▸ Problem statement
Could you give the records below again exactly, without the pictures?

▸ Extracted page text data

--- START ---

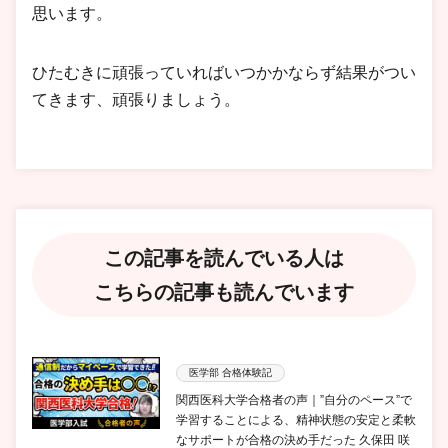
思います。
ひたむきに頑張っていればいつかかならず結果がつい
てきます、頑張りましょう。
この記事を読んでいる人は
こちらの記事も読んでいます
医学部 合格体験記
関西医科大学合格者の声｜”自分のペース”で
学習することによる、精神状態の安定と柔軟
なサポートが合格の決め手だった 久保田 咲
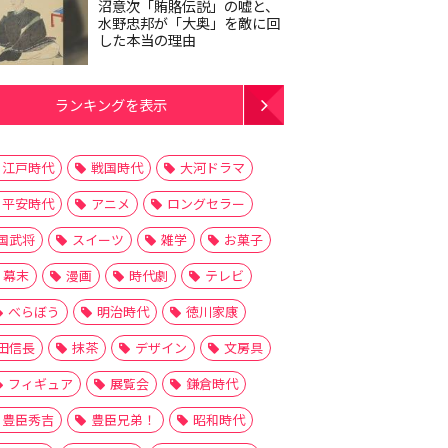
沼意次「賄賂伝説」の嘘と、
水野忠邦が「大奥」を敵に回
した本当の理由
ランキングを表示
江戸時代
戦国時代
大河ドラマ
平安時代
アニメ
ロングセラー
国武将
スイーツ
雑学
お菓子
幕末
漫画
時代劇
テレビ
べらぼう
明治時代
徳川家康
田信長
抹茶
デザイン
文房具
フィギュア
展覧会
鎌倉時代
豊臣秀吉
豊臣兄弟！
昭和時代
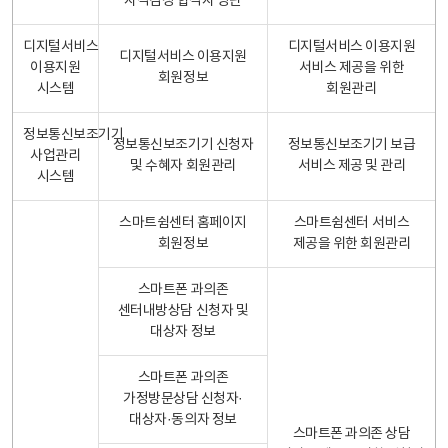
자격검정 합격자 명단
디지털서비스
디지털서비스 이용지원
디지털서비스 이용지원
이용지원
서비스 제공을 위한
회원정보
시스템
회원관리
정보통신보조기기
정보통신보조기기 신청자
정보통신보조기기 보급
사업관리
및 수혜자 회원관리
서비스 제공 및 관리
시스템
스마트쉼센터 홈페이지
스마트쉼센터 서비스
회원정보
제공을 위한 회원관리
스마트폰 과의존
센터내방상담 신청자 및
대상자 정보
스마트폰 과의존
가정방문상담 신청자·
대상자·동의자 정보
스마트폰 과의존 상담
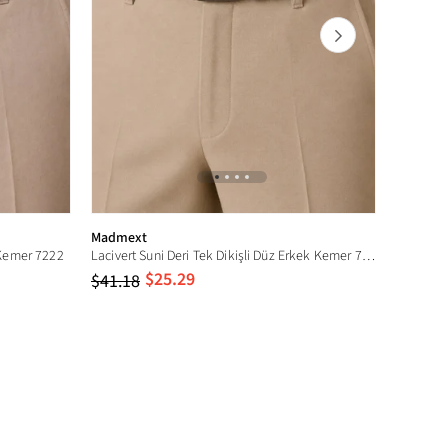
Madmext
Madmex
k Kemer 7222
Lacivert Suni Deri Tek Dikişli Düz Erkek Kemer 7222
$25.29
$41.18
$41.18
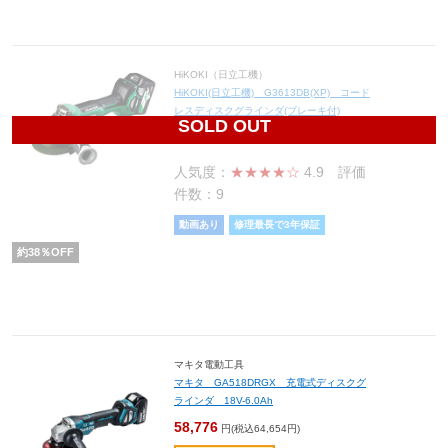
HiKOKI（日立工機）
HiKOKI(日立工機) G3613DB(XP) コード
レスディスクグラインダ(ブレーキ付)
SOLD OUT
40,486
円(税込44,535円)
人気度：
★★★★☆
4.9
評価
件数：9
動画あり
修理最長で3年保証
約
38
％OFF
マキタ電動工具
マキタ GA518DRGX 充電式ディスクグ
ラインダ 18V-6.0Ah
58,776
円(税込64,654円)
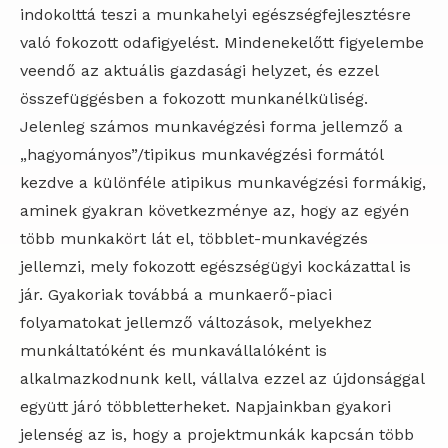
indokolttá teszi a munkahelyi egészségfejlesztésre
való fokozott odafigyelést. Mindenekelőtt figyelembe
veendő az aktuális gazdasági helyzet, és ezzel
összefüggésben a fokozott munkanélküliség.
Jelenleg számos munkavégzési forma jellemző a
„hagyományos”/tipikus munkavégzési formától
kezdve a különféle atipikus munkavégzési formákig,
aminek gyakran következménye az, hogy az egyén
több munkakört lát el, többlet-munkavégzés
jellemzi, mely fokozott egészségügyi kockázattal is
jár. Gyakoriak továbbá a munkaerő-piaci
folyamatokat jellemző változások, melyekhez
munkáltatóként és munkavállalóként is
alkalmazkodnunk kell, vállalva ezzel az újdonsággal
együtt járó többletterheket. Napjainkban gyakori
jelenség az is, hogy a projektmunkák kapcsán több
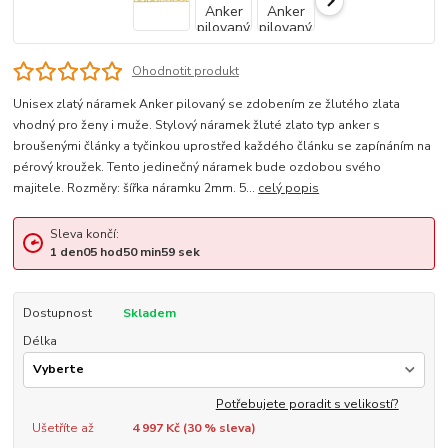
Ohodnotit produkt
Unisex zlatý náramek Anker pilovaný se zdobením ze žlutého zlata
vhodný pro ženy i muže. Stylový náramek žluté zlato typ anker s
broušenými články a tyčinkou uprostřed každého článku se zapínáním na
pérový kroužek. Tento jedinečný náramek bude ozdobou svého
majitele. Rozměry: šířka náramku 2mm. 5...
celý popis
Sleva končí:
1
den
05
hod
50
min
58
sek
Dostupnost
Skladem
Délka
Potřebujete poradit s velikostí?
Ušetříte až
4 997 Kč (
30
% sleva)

--- END ---

▸ Solution
思います。
ひたむきに頑張っていればいつかかならず結果がつい
てきます、頑張りましょう。
この記事を読んでいる人は
こちらの記事も読んでいます
医学部 合格体験記
関西医科大学合格者の声｜”自分のペース”で
学習することによる、精神状態の安定と柔軟
なサポートが合格の決め手だった 久保田 咲
沼意次「賄賂伝説」の嘘と、
水野忠邦が「大奥」を敵に回
した本当の理由
ランキングを表示
江戸時代
戦国時代
大河ドラマ
平安時代
アニメ
ロングセラー
国武将
スイーツ
雑学
お菓子
幕末
漫画
時代劇
テレビ
べらぼう
明治時代
徳川家康
田信長
抹茶
デザイン
文房具
フィギュア
展覧会
鎌倉時代
豊臣秀吉
豊臣兄弟！
昭和時代
자격검정 합격자 명단
디지털서비스
디지털서비스 이용지원
디지털서비스 이용지원
이용지원
서비스 제공을 위한
회원정보
시스템
회원관리
정보통신보조기기
정보통신보조기기 신청자
정보통신보조기기 보급
사업관리
및 수혜자 회원관리
서비스 제공 및 관리
시스템
스마트쉼센터 홈페이지
스마트쉼센터 서비스
회원정보
제공을 위한 회원관리
스마트폰 과의존
센터내방상담 신청자 및
대상자 정보
스마트폰 과의존
가정방문상담 신청자·
대상자·동의자 정보
스마트폰 과의존 상담
Madmext
Madmex
k Kemer 7222
Lacivert Suni Deri Tek Dikişli Düz Erkek Kemer 7222
$25.29
$41.18
$41.18
HiKOKI（日立工機）
HiKOKI(日立工機) G3613DB(XP) コード
レスディスクグラインダ(ブレーキ付)
SOLD OUT
40,486
円(税込44,535円)
人気度：
★★★★☆
4.9
評価
件数：9
動画あり
修理最長で3年保証
約
38
％OFF
マキタ電動工具
マキタ GA518DRGX 充電式ディスクグ
ラインダ 18V-6.0Ah
58,776
円(税込64,654円)
indokolttá teszi a munkahelyi egészségfejlesztésre
való fokozott odafigyelést. Mindenekelőtt figyelembe
veendő az aktuális gazdasági helyzet, és ezzel
összefüggésben a fokozott munkanélküliség.
Jelenleg számos munkavégzési forma jellemző a
„hagyományos”/tipikus munkavégzési formától
kezdve a különféle atipikus munkavégzési formákig,
aminek gyakran következménye az, hogy az egyén
több munkakört lát el, többlet-munkavégzés
jellemzi, mely fokozott egészségügyi kockázattal is
jár. Gyakoriak továbbá a munkaerő-piaci
folyamatokat jellemző változások, melyekhez
munkáltatóként és munkavállalóként is
alkalmazkodnunk kell, vállalva ezzel az újdonsággal
együtt járó többletterheket. Napjainkban gyakori
jelenség az is, hogy a projektmunkák kapcsán több
Ohodnotit produkt
Unisex zlatý náramek Anker pilovaný se zdobením ze žlutého zlata
vhodný pro ženy i muže. Stylový náramek žluté zlato typ anker s
broušenými články a tyčinkou uprostřed každého článku se zapínáním na
pérový kroužek. Tento jedinečný náramek bude ozdobou svého
majitele. Rozměry: šířka náramku 2mm. 5...
celý popis
Sleva končí:
1
den
05
hod
50
min
58
sek
Dostupnost
Skladem
Délka
Potřebujete poradit s velikostí?
Ušetříte až
4 997 Kč (
30
% sleva)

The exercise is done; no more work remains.